Many children with FASD are creative, particularly with art and music. Their vivid imaginations and love for fantasy can make them great story-tellers! They are often very caring, loving and friendly children who embrace affection. They tend to be good with children who are younger than them. They are often good with animals, showing specific skills in this area. They can also be very athletic and good practically with things such as woodwork and car mechanics.
The lasting thing to remember is that you are not alone. There are many other parents in the same position as you are.
There are local support groups that you can use, some of which are accessible on social media such as Facebook and Twitter.
There is also the National Organisation for Foetal Alcohol Syndrome UK (NOFAS-UK) which is a registered Charity. It provides information on FASD, links families where possible, runs family activity days, conferences and training sessions, has a library of resources and publishes a regular newsletter.
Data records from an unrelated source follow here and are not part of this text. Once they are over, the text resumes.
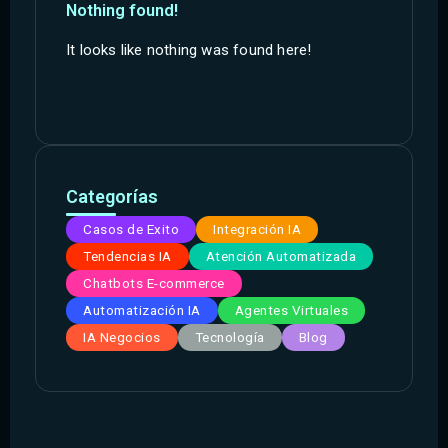
Nothing found!
It looks like nothing was found here!
Categorías
Casos de Exito
Integración IA
Tendencias IA
Atención Automatizada
Chatbots E-commerce
Automatización IA
Agentes Virtuales
IA Negocios
Tecnología
Blog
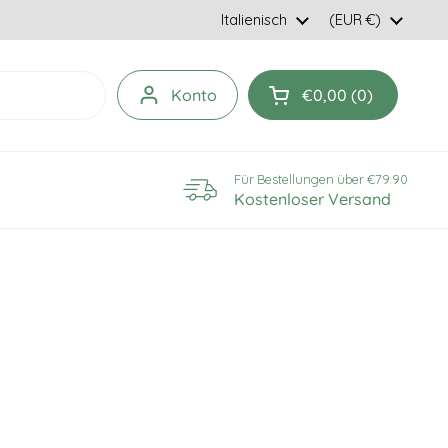
Sprache
Italienisch
Land/geografisc
(EUR €)
Konto
€0,00
0
Einkaufswagen öff
Für Bestellungen über €79.90
Kostenloser Versand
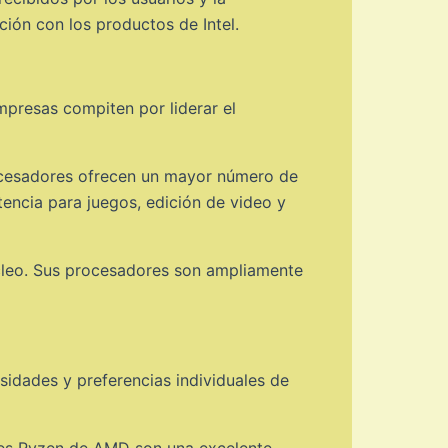
ión con los productos de Intel.
mpresas compiten por liderar el
rocesadores ofrecen un mayor número de
tencia para juegos, edición de video y
núcleo. Sus procesadores son ampliamente
sidades y preferencias individuales de
ores Ryzen de AMD son una excelente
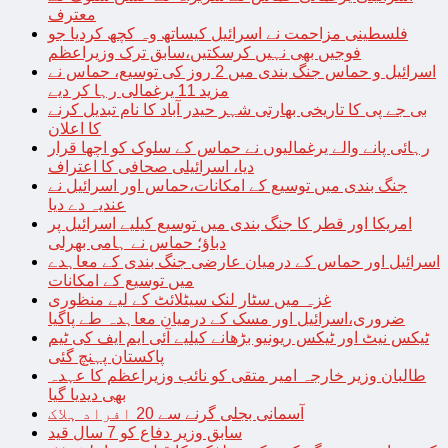
معترف
فلسطینی مزاحمت نے اسرائیل کیساتھ وہ کچھ کردیا جو
فوجیں بھی نہیں کرسکتیں،سابق ترک وزیراعظم
اسرائیل و حماس جنگ بندی میں 2 روز کی توسیع، حماس نے
مزید 11 یرغمالی رہا کر دیے
بی جے پی کا تاریخی بھارتی شہر حیدر آباد کا نام تبدیل کرنے
کا اعلان
رہائی پانے والے یرغمالیوں نے حماس کے سلوک کو اچھا قرار
دیا، اسرائیلی صحافی کا اعتراف
جنگ بندی میں توسیع کے امکانات،حماس اور اسرائیل نے
عندیہ دے دیا
امریکا اور قطر کا جنگ بندی میں توسیع کیلیے اسرائیل پر
دباؤ؛ حماس نے ہامی بھرلی
اسرائیل اور حماس کے درمیان عارضی جنگ بندی کے معاہدے
میں توسیع کے امکانات
غزہ میں سٹار لنک سیٹلائٹ کے لیے منظوری
ضروری،اسرائیل اور مسک کے درمیان معاہدہ طے پاگیا
ٹیکس نیٹ اور ٹیکس ریونیو بڑھانے کیلیے آئی ایم ایف کی ٹیم
پاکستان پہنچ گئی
طالبان وزیر خارجہ امیر متقی کو نائب وزیراعظم کا عہدہ
بھی دیدیا گیا
آسمانی بجلی گرنے سے 20 افراد ہلاک
سابق وزیر دفاع کو 7 سال قید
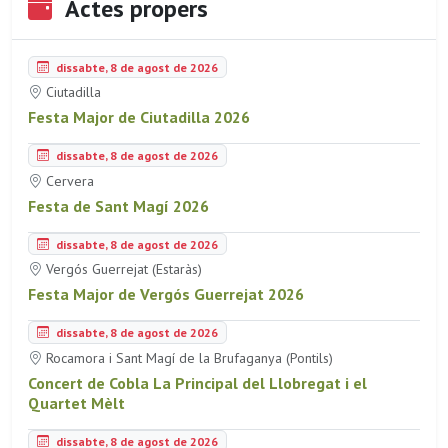
Actes propers
dissabte, 8 de agost de 2026
Ciutadilla
Festa Major de Ciutadilla 2026
dissabte, 8 de agost de 2026
Cervera
Festa de Sant Magí 2026
dissabte, 8 de agost de 2026
Vergós Guerrejat (Estaràs)
Festa Major de Vergós Guerrejat 2026
dissabte, 8 de agost de 2026
Rocamora i Sant Magí de la Brufaganya (Pontils)
Concert de Cobla La Principal del Llobregat i el
Quartet Mèlt
dissabte, 8 de agost de 2026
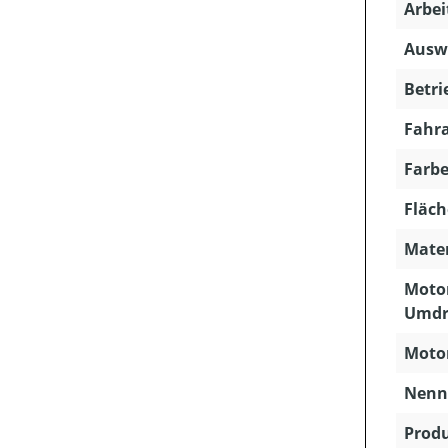
Arbei
Ausw
Betri
Fahra
Farbe
Fläch
Mater
Motor
Umdr
Motor
Nenns
Produ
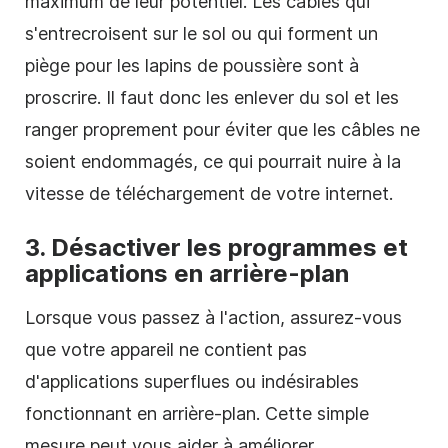
maximum de leur potentiel. Les câbles qui
s'entrecroisent sur le sol ou qui forment un
piège pour les lapins de poussière sont à
proscrire. Il faut donc les enlever du sol et les
ranger proprement pour éviter que les câbles ne
soient endommagés, ce qui pourrait nuire à la
vitesse de téléchargement de votre internet.
3. Désactiver les programmes et
applications en arrière-plan
Lorsque vous passez à l'action, assurez-vous
que votre appareil ne contient pas
d'applications superflues ou indésirables
fonctionnant en arrière-plan. Cette simple
mesure peut vous aider à améliorer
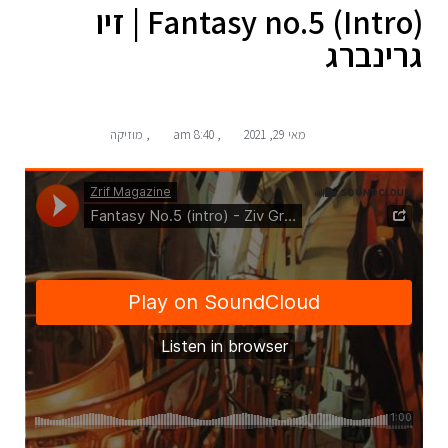
Fantasy no.5 (Intro) | זיו
גרינברג
מאי 29, 2021
,
8:40 am
,
מוזיקה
The NOFAS-UK website which is a great starting point for information, support and signposting. www.nofas-uk.org
The FASD UK Alliance is a coalition of groups and individuals across the UK who are united together for positive social change for those affected by FASD. Their website https://fasd-uk.net can point you toward support groups – including the FASD UK Facebook Support Group which provides daily support and insight.
You can also access the UK-EU Birth Mothers Network on www.eurobmsn.org
The Samaritans are also always at the end of the phone – 116 123.
Two books that you may also find useful are:
- ‘Foetal Alcohol Spectrum Disorders: Parenting a Child with an Invisible Disability’ by Mary Mather and Julia Brown (2014)
- ‘Understanding Foetal Alcohol Spectrum Disorder: A Guide to FASD for Parents, Carers and Professionals (JKP Essentials)’ by Maria Catterick and Liam Curran (2014).